## Work to complete:
Print the lines exactly. Start at the first line of the material below, end with the line that contains "[検索ワード] (695, 568)", and skip all pictures.

--------------------------------------------------

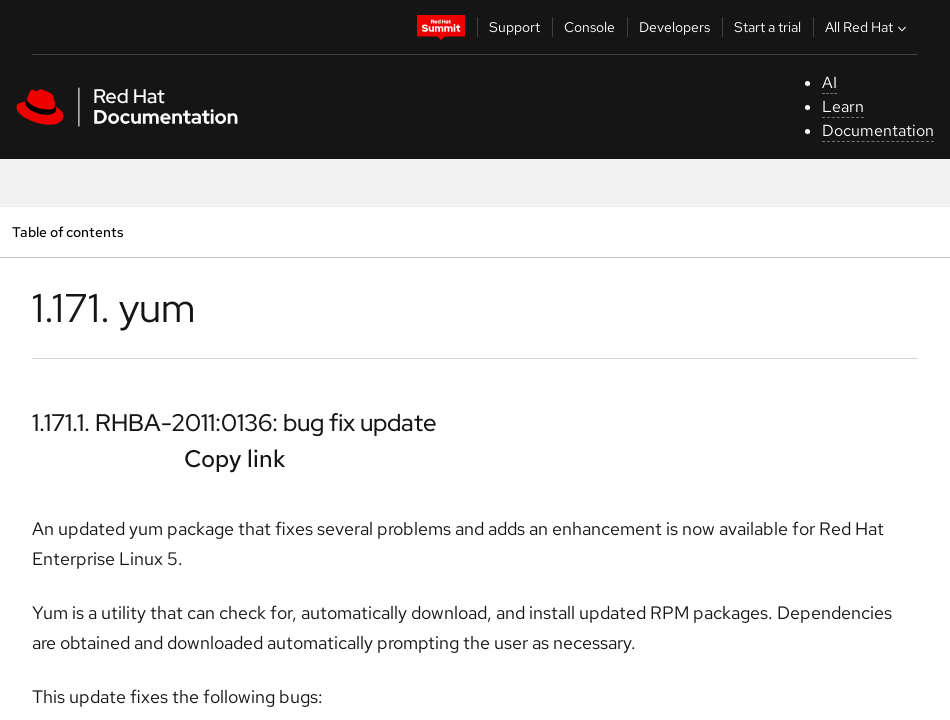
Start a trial (767, 27)
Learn (843, 106)
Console (589, 27)
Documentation (878, 130)
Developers (674, 27)
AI (829, 82)
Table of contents (67, 231)
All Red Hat (868, 27)
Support (514, 27)
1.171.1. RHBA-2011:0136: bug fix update (234, 422)
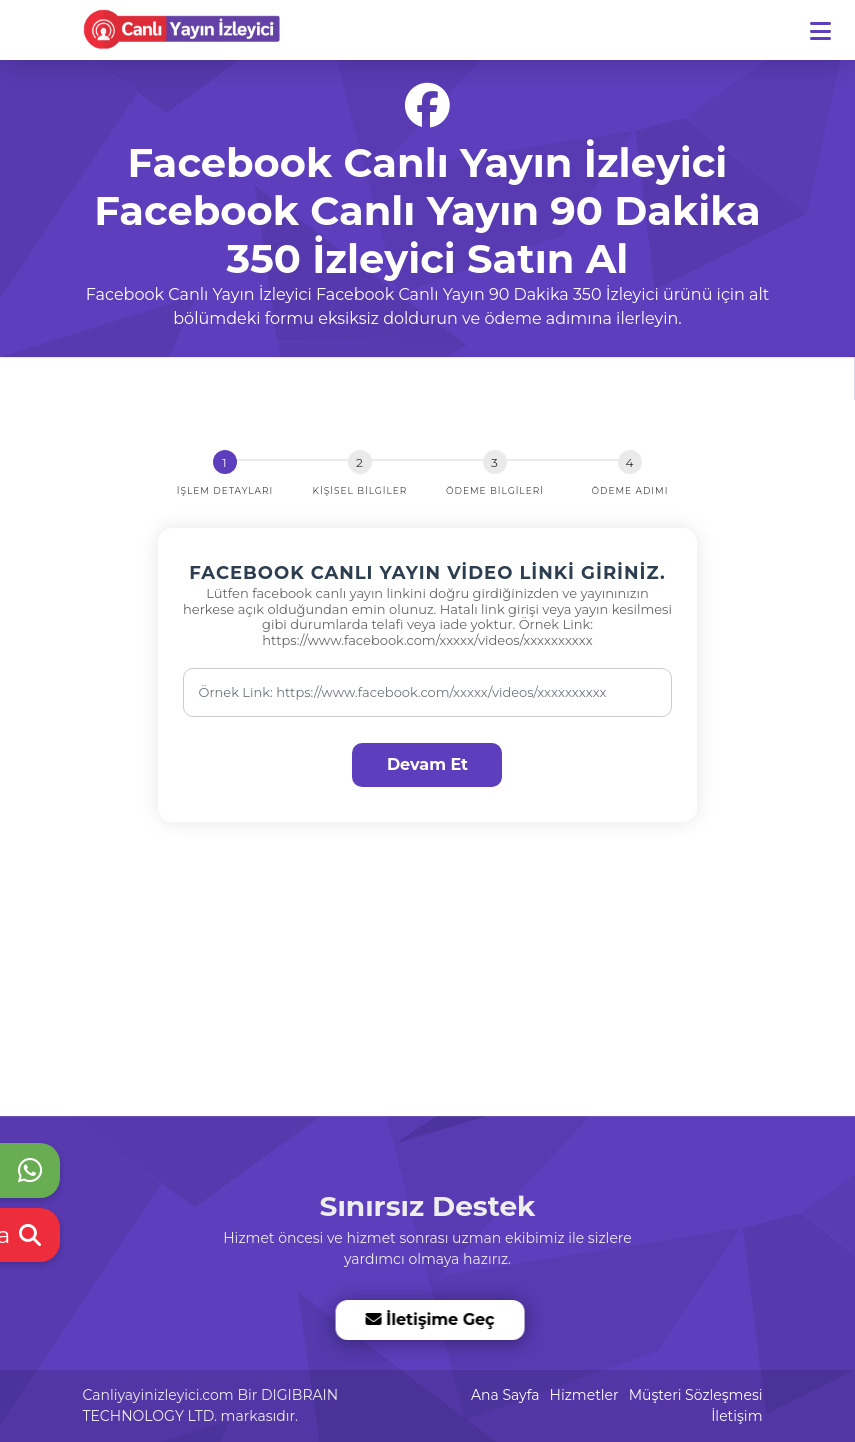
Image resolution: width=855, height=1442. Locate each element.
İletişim (736, 1416)
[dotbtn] (829, 22)
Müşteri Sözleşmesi (696, 1395)
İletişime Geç (428, 1319)
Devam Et (427, 764)
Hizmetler (584, 1395)
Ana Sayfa (505, 1395)
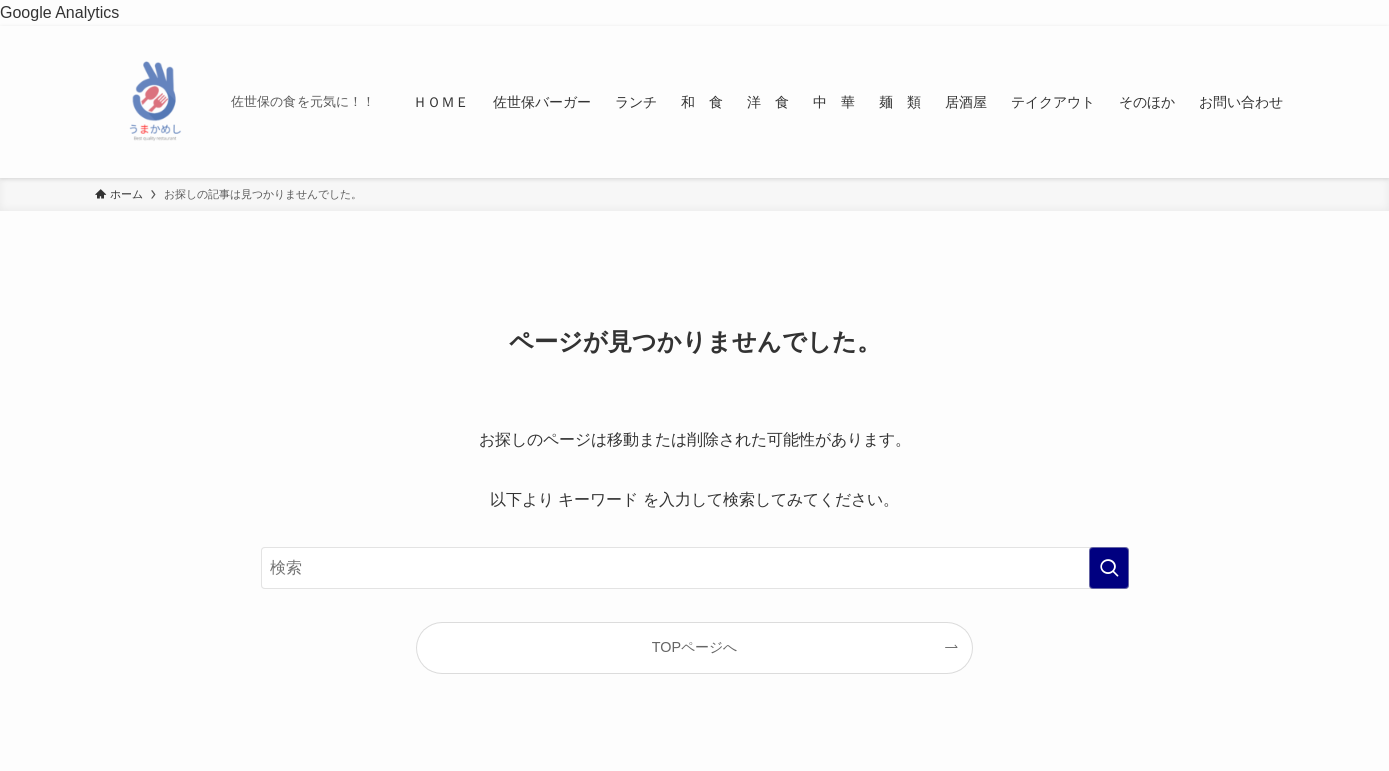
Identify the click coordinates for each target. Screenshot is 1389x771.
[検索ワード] (695, 568)
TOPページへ (694, 647)
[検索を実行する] (1109, 568)
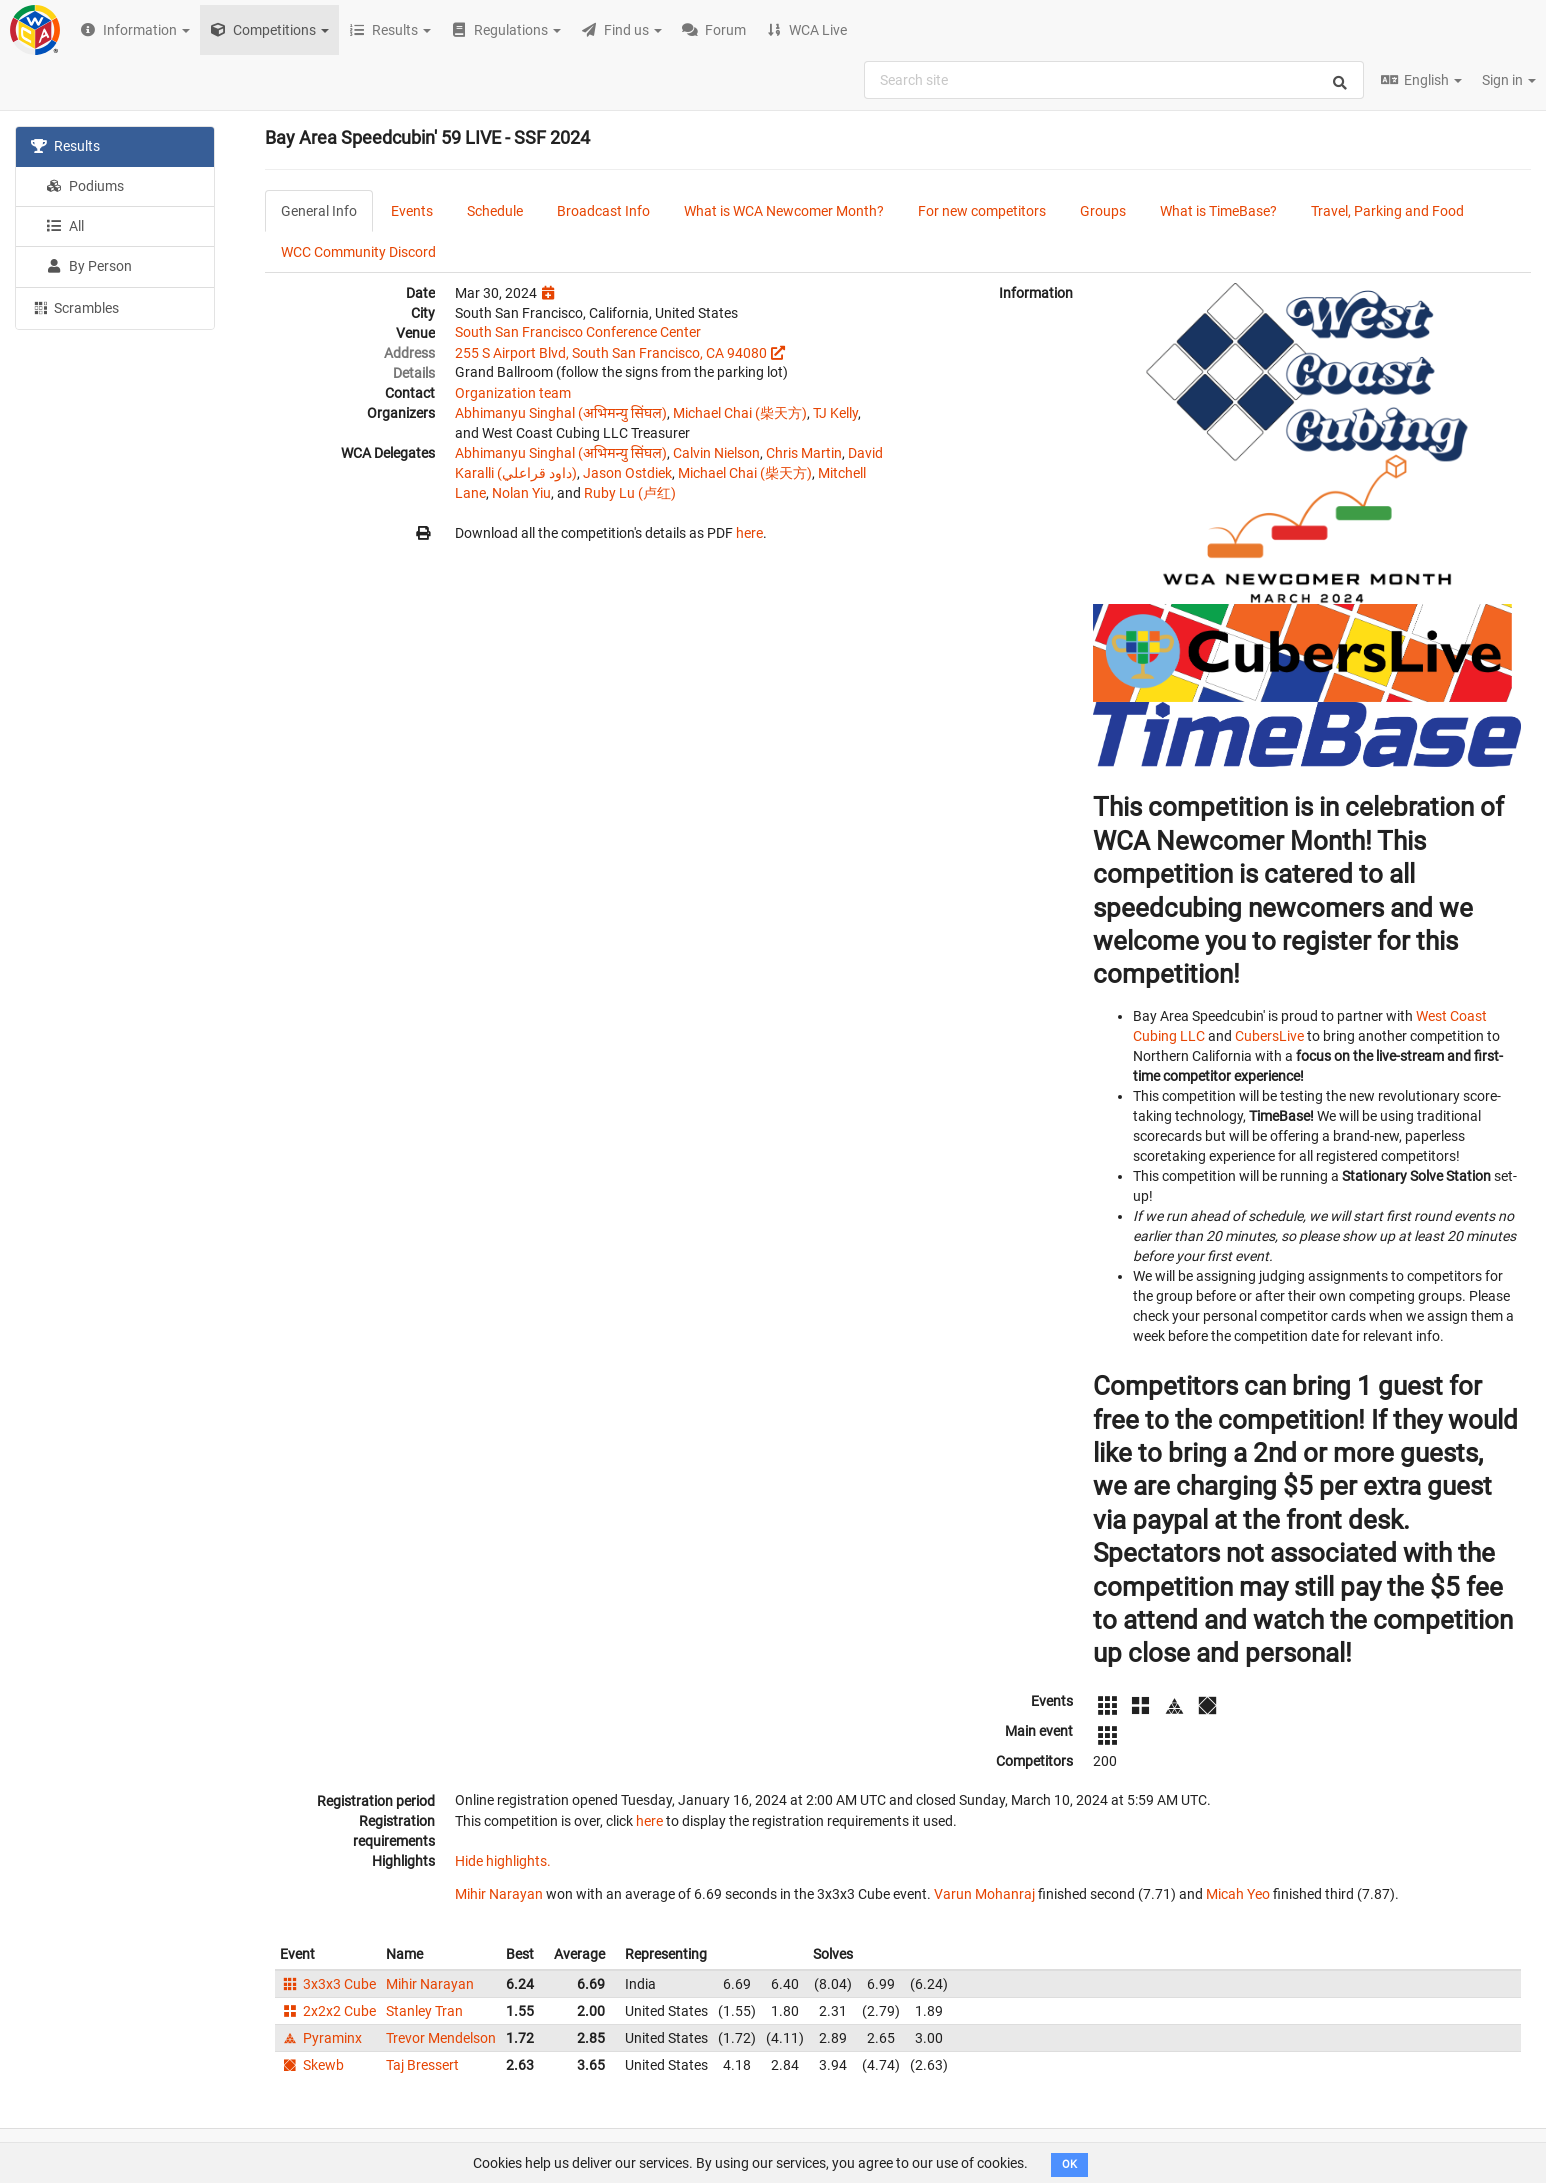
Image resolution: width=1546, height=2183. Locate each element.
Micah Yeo (1238, 1894)
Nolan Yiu (521, 493)
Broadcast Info (603, 211)
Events (412, 211)
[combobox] (1114, 80)
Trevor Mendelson (441, 2038)
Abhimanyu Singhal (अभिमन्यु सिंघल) (561, 413)
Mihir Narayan (499, 1894)
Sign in (1509, 80)
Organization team (513, 393)
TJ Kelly (835, 413)
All (65, 226)
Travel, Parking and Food (1387, 211)
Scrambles (75, 307)
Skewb (312, 2065)
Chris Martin (804, 453)
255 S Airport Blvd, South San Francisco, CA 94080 (611, 353)
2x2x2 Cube (328, 2011)
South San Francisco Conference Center (578, 332)
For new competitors (982, 211)
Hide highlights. (503, 1861)
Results (65, 146)
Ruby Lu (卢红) (630, 493)
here (749, 533)
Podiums (85, 186)
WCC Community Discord (358, 252)
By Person (89, 266)
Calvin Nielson (716, 453)
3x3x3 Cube (328, 1984)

--------------------------------------------------

## Response to the exercise:
Start a trial (767, 27)
Learn (843, 106)
Console (589, 27)
Documentation (878, 130)
Developers (674, 27)
AI (829, 82)
Table of contents (67, 231)
All Red Hat (868, 27)
Support (514, 27)
1.171.1. RHBA-2011:0136: bug fix update (234, 422)
Image resolution: width=855, height=1442. Locate each element.
İletişim (736, 1416)
[dotbtn] (829, 22)
Müşteri Sözleşmesi (696, 1395)
İletişime Geç (428, 1319)
Devam Et (427, 764)
Hizmetler (584, 1395)
Ana Sayfa (505, 1395)
Identify the click coordinates for each target. Screenshot is 1389x771.
[検索ワード] (695, 568)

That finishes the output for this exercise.